▶ **Exercise instructions**:
Apart from the pictures, which must be omitted, restate the data exactly.

▶ **Extracted data**:
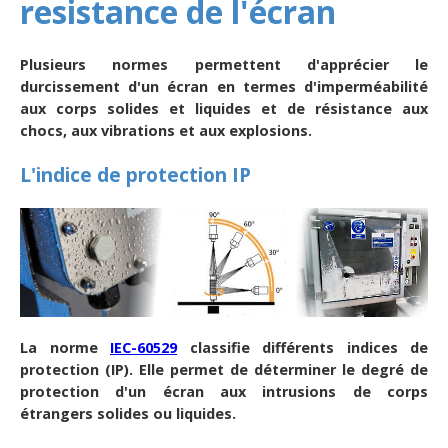
resistance de l'écran
Plusieurs normes permettent d'apprécier le
durcissement d'un écran en termes d'imperméabilité
aux corps solides et liquides et de résistance aux
chocs, aux vibrations et aux explosions.
L'indice de protection IP
La norme
IEC-60529
classifie différents indices de
protection (IP). Elle permet de déterminer le degré de
protection d'un écran aux intrusions de corps
étrangers solides ou liquides.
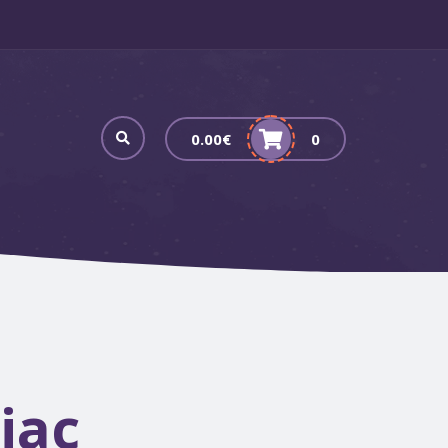
0.00
€
0
jac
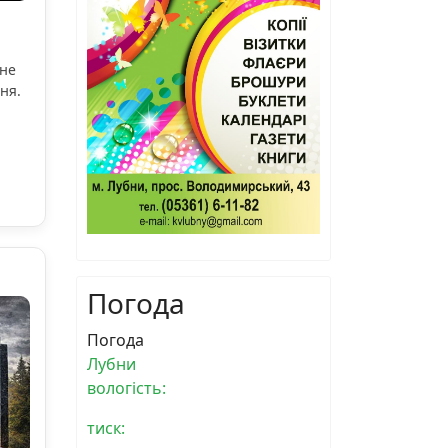
ьне
ня.
Погода
Погода
Лубни
вологість:
тиск:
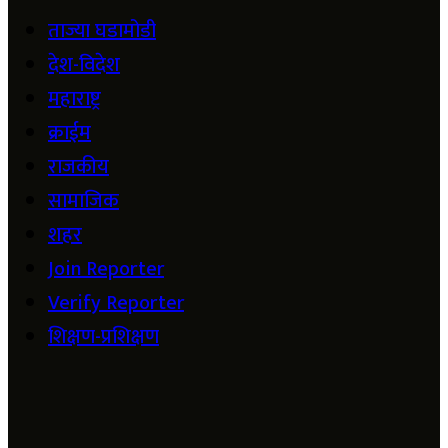
ताज्या घडामोडी
देश-विदेश
महाराष्ट्र
क्राईम
राजकीय
सामाजिक
शहर
Join Reporter
Verify Reporter
शिक्षण-प्रशिक्षण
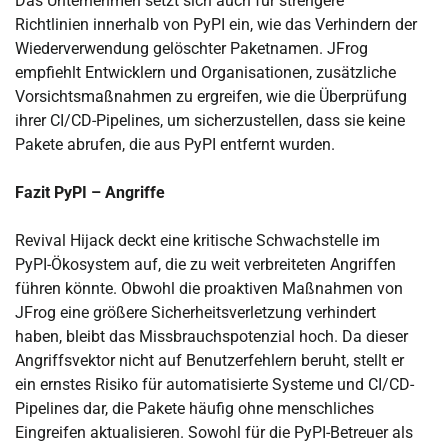
Das Unternehmen setzt sich auch für strengere
Richtlinien innerhalb von PyPI ein, wie das Verhindern der
Wiederverwendung gelöschter Paketnamen. JFrog
empfiehlt Entwicklern und Organisationen, zusätzliche
Vorsichtsmaßnahmen zu ergreifen, wie die Überprüfung
ihrer CI/CD-Pipelines, um sicherzustellen, dass sie keine
Pakete abrufen, die aus PyPI entfernt wurden.
Fazit PyPI – Angriffe
Revival Hijack deckt eine kritische Schwachstelle im
PyPI-Ökosystem auf, die zu weit verbreiteten Angriffen
führen könnte. Obwohl die proaktiven Maßnahmen von
JFrog eine größere Sicherheitsverletzung verhindert
haben, bleibt das Missbrauchspotenzial hoch. Da dieser
Angriffsvektor nicht auf Benutzerfehlern beruht, stellt er
ein ernstes Risiko für automatisierte Systeme und CI/CD-
Pipelines dar, die Pakete häufig ohne menschliches
Eingreifen aktualisieren. Sowohl für die PyPI-Betreuer als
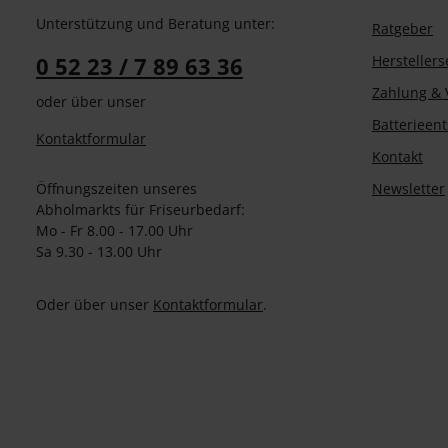
Unterstützung und Beratung unter:
Ratgeber
0 52 23 / 7 89 63 36
Herstellers
Zahlung & 
oder über unser
Batterieen
Kontaktformular
Kontakt
Öffnungszeiten unseres
Newsletter
Abholmarkts für Friseurbedarf:
Mo - Fr 8.00 - 17.00 Uhr
Sa 9.30 - 13.00 Uhr
Oder über unser
Kontaktformular
.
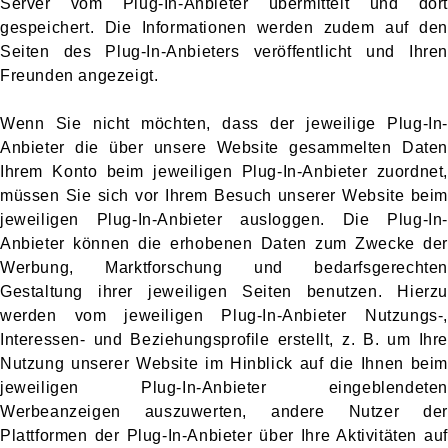
Server vom Plug-In-Anbieter übermittelt und dort
gespeichert. Die Informationen werden zudem auf den
Seiten des Plug-In-Anbieters veröffentlicht und Ihren
Freunden angezeigt.
Wenn Sie nicht möchten, dass der jeweilige Plug-In-
Anbieter die über unsere Website gesammelten Daten
Ihrem Konto beim jeweiligen Plug-In-Anbieter zuordnet,
müssen Sie sich vor Ihrem Besuch unserer Website beim
jeweiligen Plug-In-Anbieter ausloggen. Die Plug-In-
Anbieter können die erhobenen Daten zum Zwecke der
Werbung, Marktforschung und bedarfsgerechten
Gestaltung ihrer jeweiligen Seiten benutzen. Hierzu
werden vom jeweiligen Plug-In-Anbieter Nutzungs-,
Interessen- und Beziehungsprofile erstellt, z. B. um Ihre
Nutzung unserer Website im Hinblick auf die Ihnen beim
jeweiligen Plug-In-Anbieter eingeblendeten
Werbeanzeigen auszuwerten, andere Nutzer der
Plattformen der Plug-In-Anbieter über Ihre Aktivitäten auf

▶ **Response area**:
resistance de l'écran
Plusieurs normes permettent d'apprécier le
durcissement d'un écran en termes d'imperméabilité
aux corps solides et liquides et de résistance aux
chocs, aux vibrations et aux explosions.
L'indice de protection IP
La norme
IEC-60529
classifie différents indices de
protection (IP). Elle permet de déterminer le degré de
protection d'un écran aux intrusions de corps
étrangers solides ou liquides.
0.00
€
0
jac
ьне
ня.
Погода
Погода
Лубни
вологість:
тиск:
ताज्या घडामोडी
देश-विदेश
महाराष्ट्र
क्राईम
राजकीय
सामाजिक
शहर
Join Reporter
Verify Reporter
शिक्षण-प्रशिक्षण
Das Unternehmen setzt sich auch für strengere
Richtlinien innerhalb von PyPI ein, wie das Verhindern der
Wiederverwendung gelöschter Paketnamen. JFrog
empfiehlt Entwicklern und Organisationen, zusätzliche
Vorsichtsmaßnahmen zu ergreifen, wie die Überprüfung
ihrer CI/CD-Pipelines, um sicherzustellen, dass sie keine
Pakete abrufen, die aus PyPI entfernt wurden.
Fazit PyPI – Angriffe
Revival Hijack deckt eine kritische Schwachstelle im
PyPI-Ökosystem auf, die zu weit verbreiteten Angriffen
führen könnte. Obwohl die proaktiven Maßnahmen von
JFrog eine größere Sicherheitsverletzung verhindert
haben, bleibt das Missbrauchspotenzial hoch. Da dieser
Angriffsvektor nicht auf Benutzerfehlern beruht, stellt er
ein ernstes Risiko für automatisierte Systeme und CI/CD-
Pipelines dar, die Pakete häufig ohne menschliches
Eingreifen aktualisieren. Sowohl für die PyPI-Betreuer als
Unterstützung und Beratung unter:
Ratgeber
0 52 23 / 7 89 63 36
Herstellers
Zahlung & 
oder über unser
Batterieen
Kontaktformular
Kontakt
Öffnungszeiten unseres
Newsletter
Abholmarkts für Friseurbedarf:
Mo - Fr 8.00 - 17.00 Uhr
Sa 9.30 - 13.00 Uhr
Oder über unser
Kontaktformular
.
Server vom Plug-In-Anbieter übermittelt und dort
gespeichert. Die Informationen werden zudem auf den
Seiten des Plug-In-Anbieters veröffentlicht und Ihren
Freunden angezeigt.
Wenn Sie nicht möchten, dass der jeweilige Plug-In-
Anbieter die über unsere Website gesammelten Daten
Ihrem Konto beim jeweiligen Plug-In-Anbieter zuordnet,
müssen Sie sich vor Ihrem Besuch unserer Website beim
jeweiligen Plug-In-Anbieter ausloggen. Die Plug-In-
Anbieter können die erhobenen Daten zum Zwecke der
Werbung, Marktforschung und bedarfsgerechten
Gestaltung ihrer jeweiligen Seiten benutzen. Hierzu
werden vom jeweiligen Plug-In-Anbieter Nutzungs-,
Interessen- und Beziehungsprofile erstellt, z. B. um Ihre
Nutzung unserer Website im Hinblick auf die Ihnen beim
jeweiligen Plug-In-Anbieter eingeblendeten
Werbeanzeigen auszuwerten, andere Nutzer der
Plattformen der Plug-In-Anbieter über Ihre Aktivitäten auf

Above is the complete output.